Sprint Is Selling $1 Billion in Junk Bonds to Upgrade Its Network
Sprint Corp. is selling junk bonds for the first time in three years as the fourth-largest U.S. mobile-phone company invests to upgrade its wireless network.
Sprint is selling $1 billion of unsecured junk bonds due 2026, according to a filing Tuesday from the Overland Park, Kansas-based company. The notes, which the company can’t buy back, are expected to be sold today, according to a person with knowledge of the matter, who asked not to be identified as the details are private.
The debt may yield around 7.75 percent, according to the person.
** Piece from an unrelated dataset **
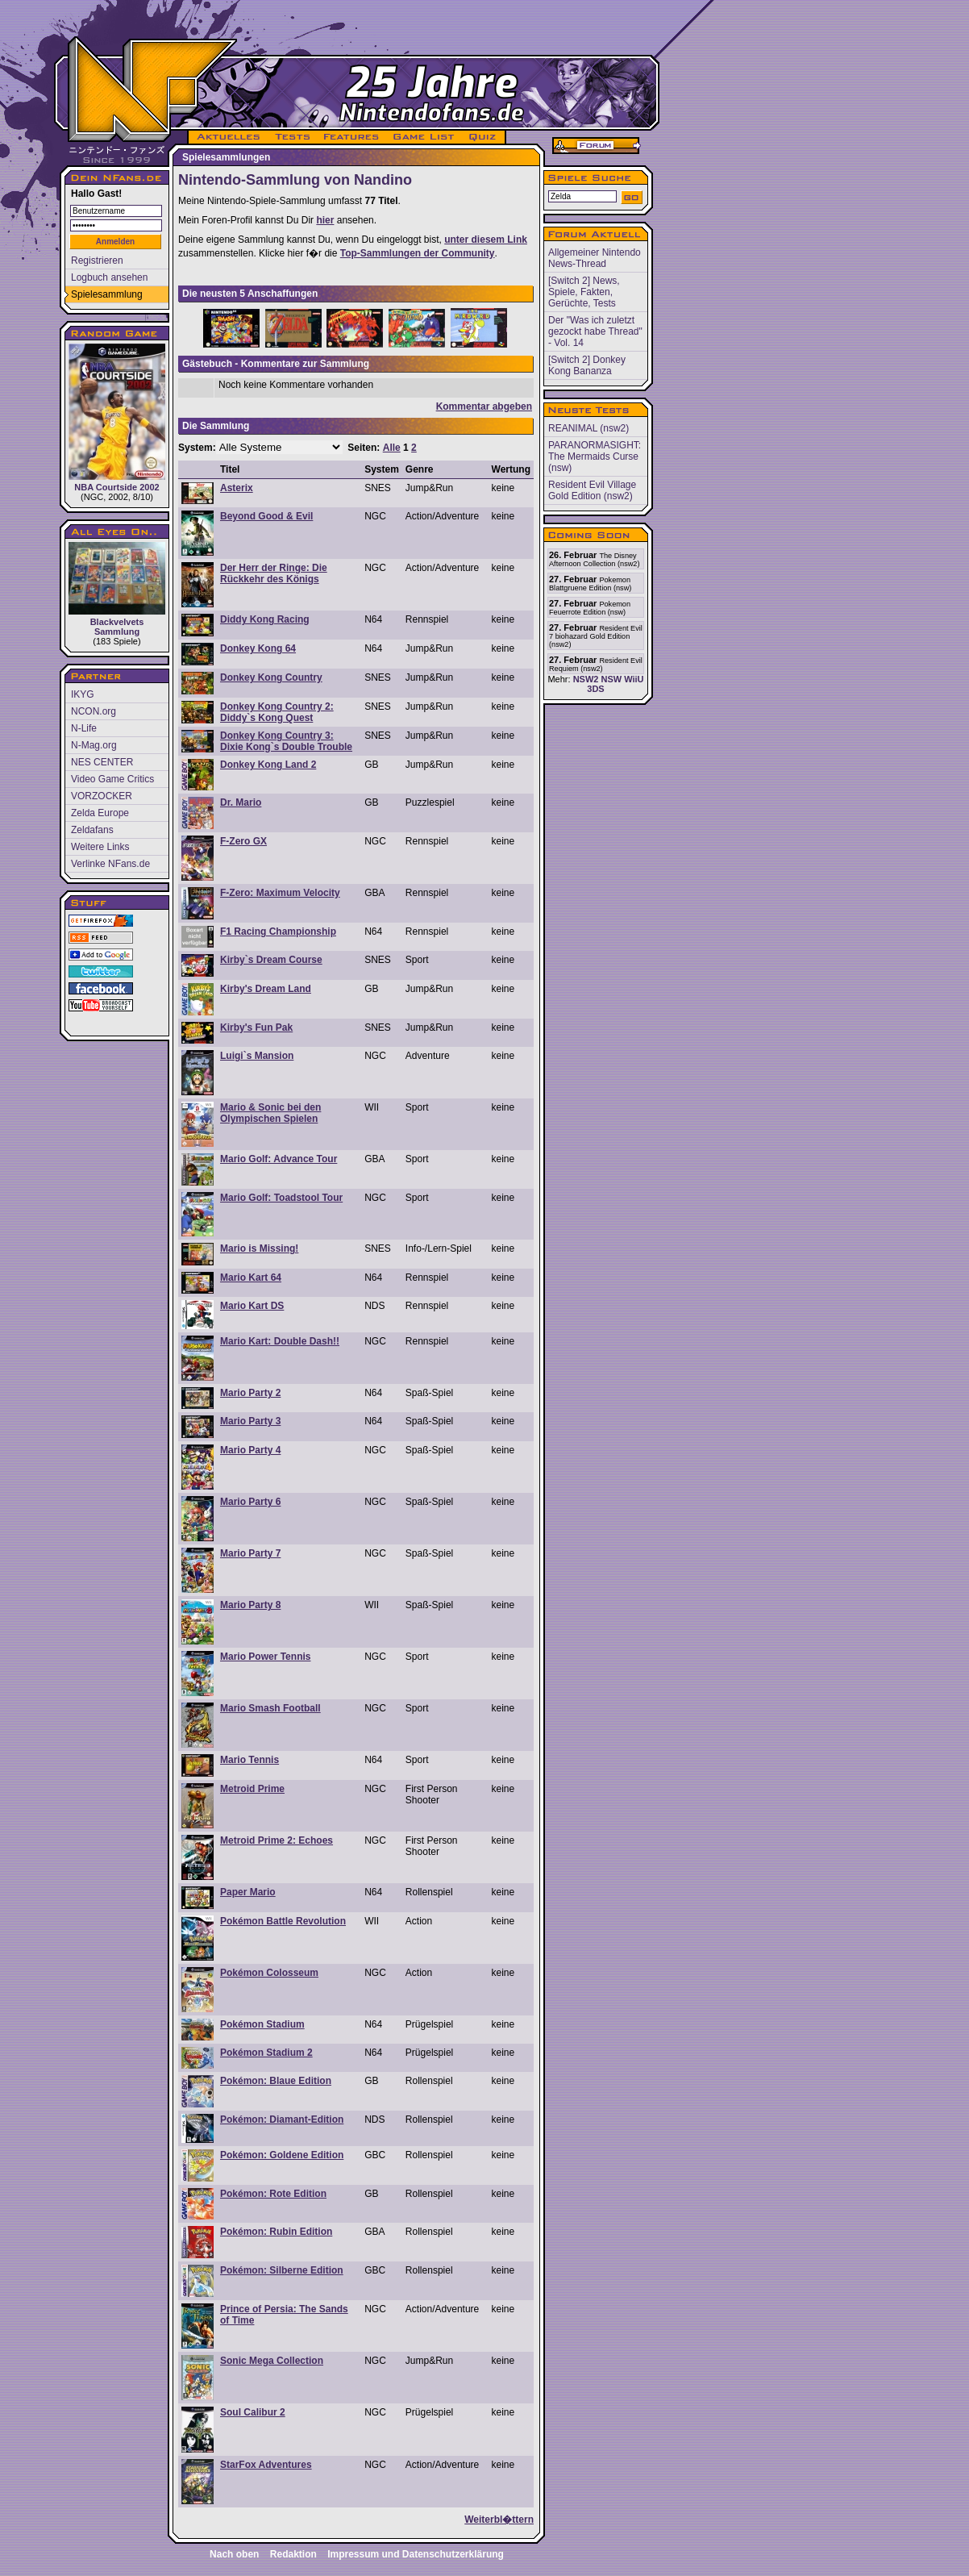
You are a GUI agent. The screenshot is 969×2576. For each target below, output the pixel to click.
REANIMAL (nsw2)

The deal put pressure on Sprint’s existing bonds, which were among the worst performers in the Bloomberg Barclays High Yield Index on Tuesday with the company’s 6.875 percent notes due 2028 dropping 2 cents on the dollar to 97.9 cents as of 12:59 p.m. in New York, according to Trace bond price data.
The bond sale marks Sprint’s first trip to the high yield market in three years nearly to the day. Chief Financial Officer Michel Combes said on a Feb. 2 earnings call that the company would look to issue its second round of spectrum-backed bonds “in the next coming weeks” or to tap other markets, such as high-yield debt. Tuesday’s notes are ranked senior unsecured.
“Sprint returning to the high-yield bond market is a strong sign and also positive in that it’s a more balanced approach to the market,” said Mark Stodden, an analyst at Moody’s Investors Service who rates the company B2, five steps below investment grade. “It’s wise for Sprint to preserve its secured capacity for a rainy day, when the market conditions aren’t as favorable as they are today.”
The collapse of merger talks with T-Mobile late last year left Sprint alone to face a competitive wireless market. Sprint, majority owned by Masayoshi Son’s SoftBank Group, lags behind rivals Verizon Communications Inc., AT&T Inc., and T-Mobile US Inc. in terms of subscribers.
Now it is building a next-generation network known as “5G” that will be faster than the current 4G offering. The company hopes to lift prices as a result, Chief Executive Officer Marcelo Claure said earlier this month. Its turnaround effort has made progress with a 10th consecutive quarter of customer gains in the three months that ended in December.